La paraestatal, uno de los orgullos, de las cerezas del pastel del nacionalismo mexicano enfrenta una severa crisis que lo está conduciendo, por sus políticas públicas equivocadas, a una realidad que hace 20 años jamás se pensó: IMPORTAR CRUDO.

 Sus actuales características son exploración, explotación, producción a la baja, refinación, yacimientos  en áreas muy difíciles de explotar – mar adentro y mar profundo: hoyo de Donas -  aunque en el mercado petrolero  existe la tecnología para hacerlo; con reservas potenciales enormes y reservas probadas incuantificables, si cabe la palabra, la paraestatal está preparándose para importar crudo y si se coloca en ese punto de elección es mucho más fácil y reco0mnedable, comprar los combustibles ya refinados listos para su venta, porque queda petróleo cuando mucho para diez años seguros, veinte probables, 

 Mucho se ha hablado y se seguirá haciendo, de que PEMEX necesita inversionistas privados para sobrevivir y expandirse, y ponen como ejemplo a Brasil, pero la verdad es que eso de la necesidad de la inversión privada en PEMEX es una mentira. LO que realmente necesita la paraestatal es un régimen fiscal que no le entregue al Estado, vía fisco, vía Hacienda, el 43% de sus ingresos.

 Lamentablemente estas administraciones neoliberales han vendido y aplicado la receta de que el Estado debe ser ágil ligero y no gastar en lo innecesario y sí obtener dinero de sus servicios y productos y uno de ellos es PEMEX y lo cobra muy alto. Este ingreso, aparte de los excedentes petroleros – el H. Congreso de la unión fija un precio político-económico bajo, que en el mercado está muy por debajo de su venta y como se paga un 25% más alto, eso forma el llamado excedente petrolero – que en la práctica es la Caja Chica del Estado para contingencias y ocurrencias -, es el que le da base financiera al Estado para aumentar su plantilla administrativa, los cuantiosos, altísimos salarios y  jugosas prestaciones.

 Por otro lado, la administración Federal, dueño de los hidrocarburos, está equivocada: está vendiendo a los Estados Unidos, nuestros vecino, y sin condición alguna, más de 2 millones de barriles diarios de petróleo y los Estados Unidos, nuestros vecinos y nosotros los Buenos, están conservando sus mantos, sus pozos, su producción para evitar  gastarlos y continuar usando el petróleos de todos los demás países, mantener la hegemonía mundial en todo sentido en lo que sus científicos encuentran una forma más simple, y segura,  de usar la energía atómica como combustible.

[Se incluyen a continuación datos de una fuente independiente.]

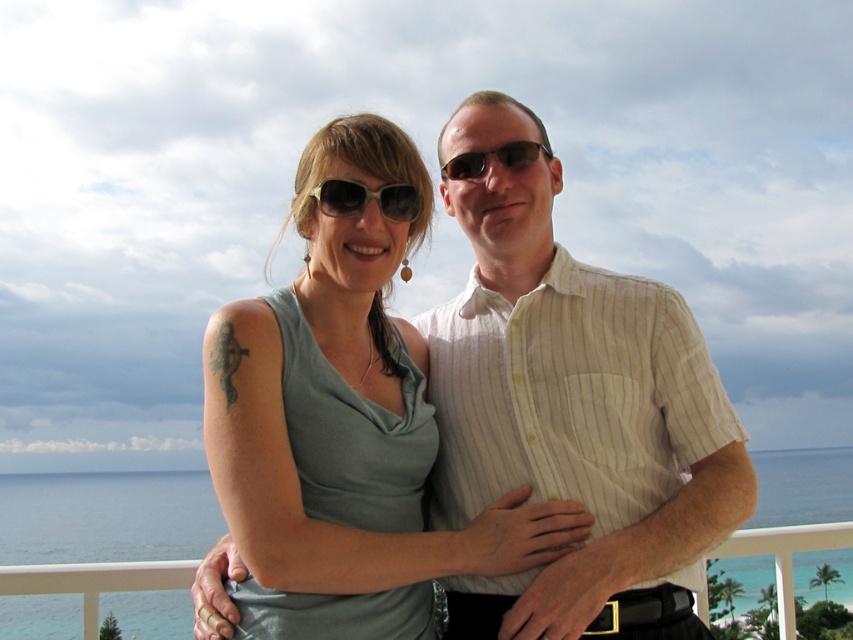 From the picture: You are standing on a balcony overlooking the ocean and want to reach a specific point marked at coordinates point (488, 170). If you take three steps forward, each step covering 1.2 meters, will you reach that point?

The point (488, 170) is 3.65 meters away from the viewer. Taking three steps of 1.2 meters each would cover 3.6 meters, which is slightly less than the required distance. Therefore, you would not quite reach the point.

Consider the image. You are a photographer trying to capture a closeup of the matte gray tank top at center and the matte black sunglasses at center. Which object should you focus on first if you want to ensure both are in focus?

The matte gray tank top at center is below matte black sunglasses at center, so you should focus on the matte black sunglasses at center first to ensure both are in focus.

Consider the image. You are a photographer trying to capture a closeup of the matte gray tank top at center and the matte yellow sunglasses at center. Since you want to focus on the tank top, which object should you position closer to the camera?

The matte gray tank top at center should be positioned closer to the camera since it is to the left of the matte yellow sunglasses at center, allowing the photographer to focus on it while still capturing both objects in the frame.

 PEMEX, y el gobierno,, si quieren sobrevivir un  cuarto de siglo más debe resolver las deficiencias en la exploración, explotación, perforación y extracción, además de refinación. Evitar el aumento de la importación de gasolinas,  construyendo más refinerías,  proponer una reforma energética que le proporcione AUTONOMÍA y sea una persona moral nada más, sortear el difícil nexo fiscal y seguir siendo una empresa que sea un valor para nuestro país, no un lastre, a pequeño plazo.

 En el reciente pasado se decía que PEMEX es de México. Ahora no es así. PEMEX es del gobierno.